Praseodymium diselenide is an inorganic compound of praseodymium and selenium with the formula PrSe_{2}. It is a rare-earth polyselenide containing praseodymium in the +3 oxidation state. Its crystal structure contains both isolated selenide ions and Se_{2}^{2−} diselenide units.

== Preparation ==
Praseodymium diselenide can be prepared from pre-annealed praseodymium–selenium powders by chemical transport using iodine as transport agent.
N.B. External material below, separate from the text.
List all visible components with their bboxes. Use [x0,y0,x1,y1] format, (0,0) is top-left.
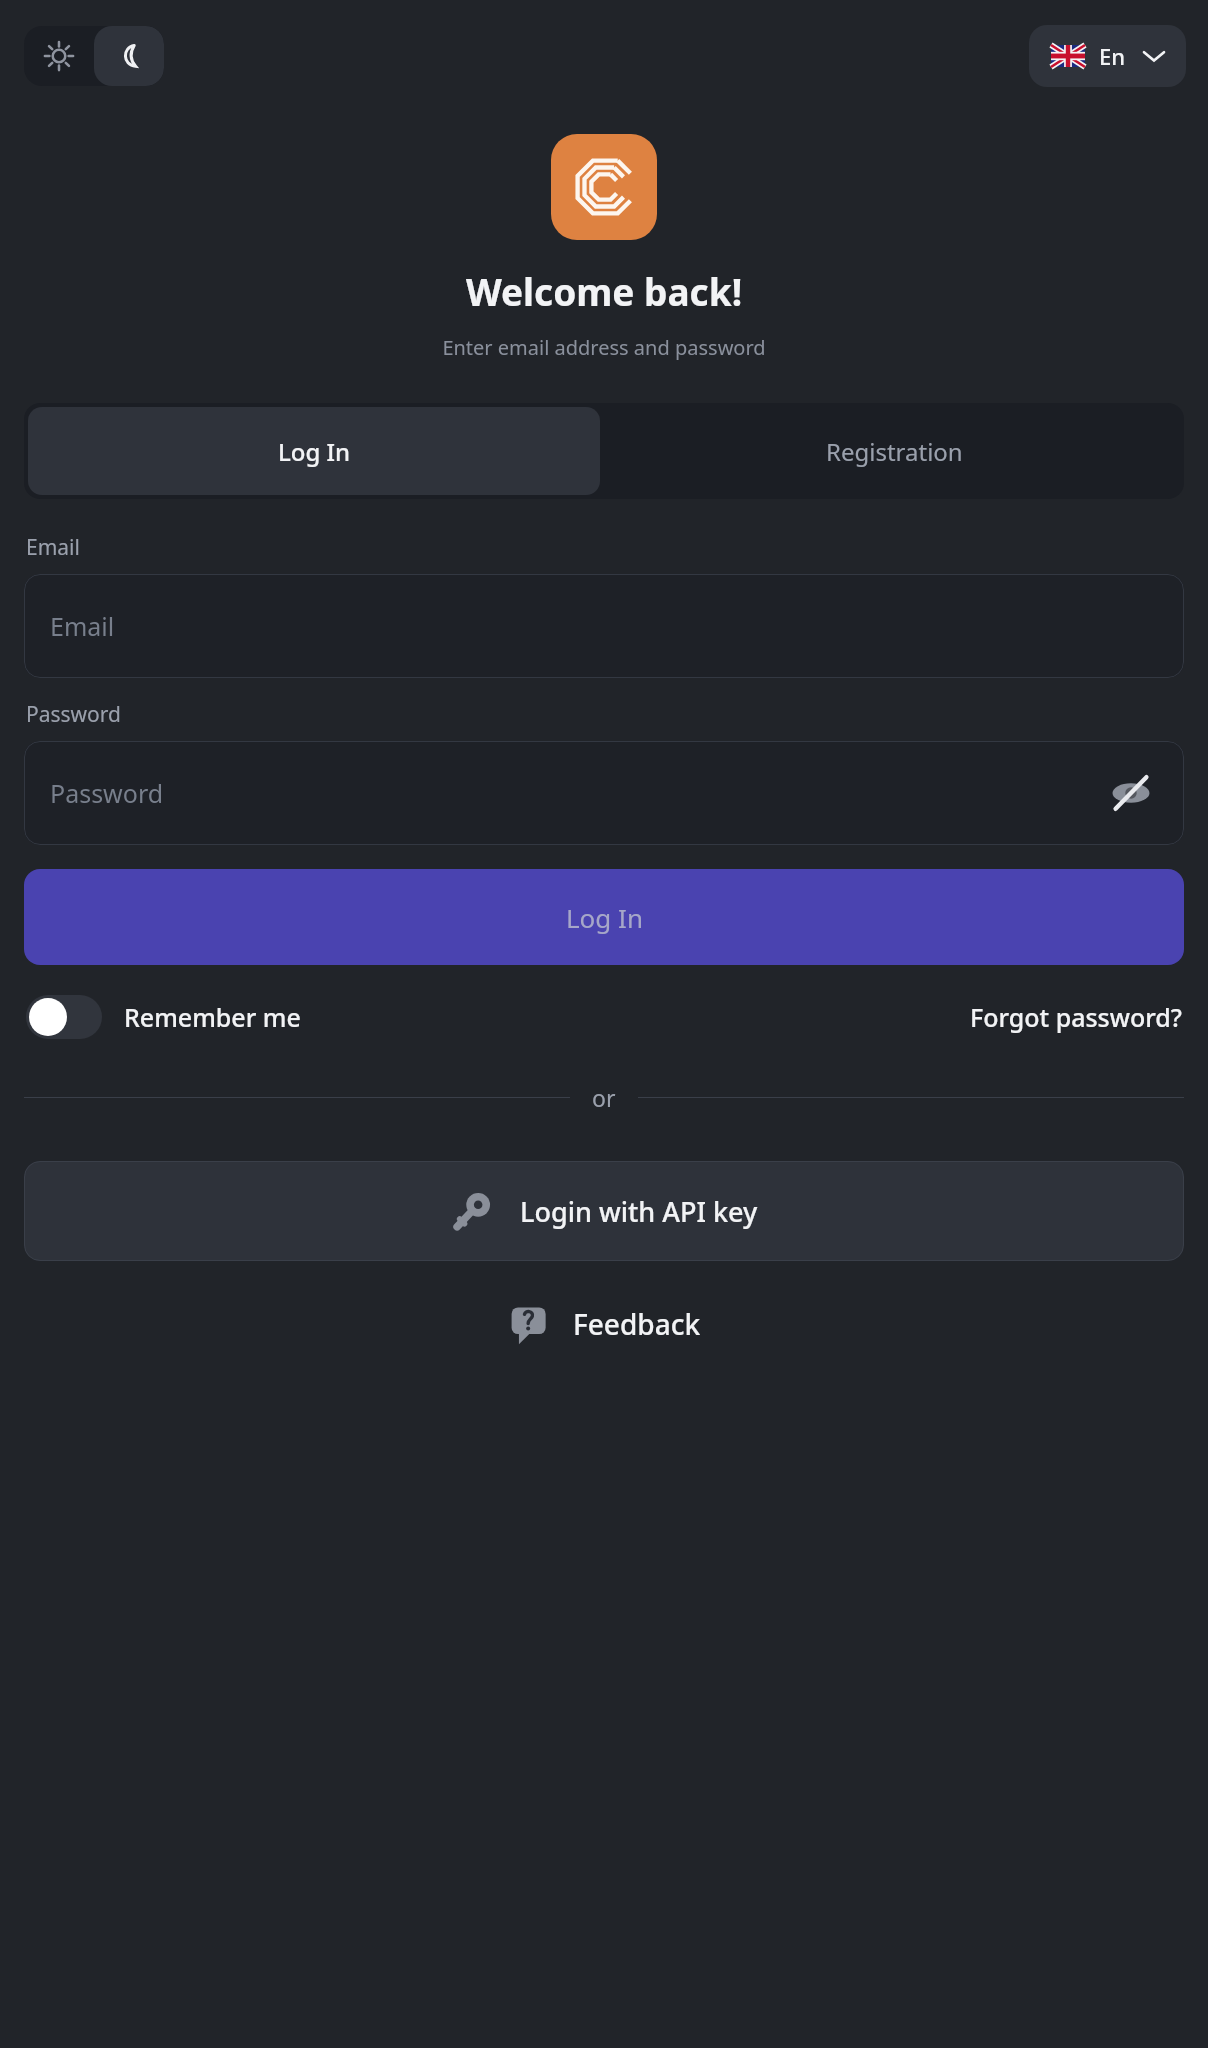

Single crystals were obtained over two weeks in a temperature gradient of about 800 to 600 °C.

== Properties ==
=== Structure ===
PrSe_{2} crystallizes in the monoclinic crystal system with the CeSe_{2} structure type, space group P2_{1}/a, with four formula units per unit cell. Its lattice parameters are a = 8.396(2) Å, b = 4.184(1) Å, c = 8.431(2) Å and β = 90.08(4)°. The structure consists of alternating puckered double layers containing praseodymium and selenium atoms and planar selenium layers. Selenium atoms in the planar layers form Se_{2}^{2−} dumbbells arranged in a herringbone pattern, with an Se–Se distance of 2.467(1) Å. The bonding can therefore be represented approximately as Pr^{3+}(Se^{2−})(Se_{2}^{2−})_{1/2}, giving an average selenium oxidation state of −1.5.

=== Non-stoichiometry ===
Praseodymium selenides form a series of selenium-deficient phases between Pr_{2}Se_{3} and PrSe_{2}. Compositions such as PrSe_{1.9} and PrSe_{1.85} are known and show ordered or modulated selenium-vacancy arrangements. In PrSe_{1.85}, the modulation originates from a selenium site-occupancy wave coupled to a charge-density wave in the planar selenium layer. Magnetic measurements across the PrSe_{2−x} series are consistent with essentially trivalent praseodymium.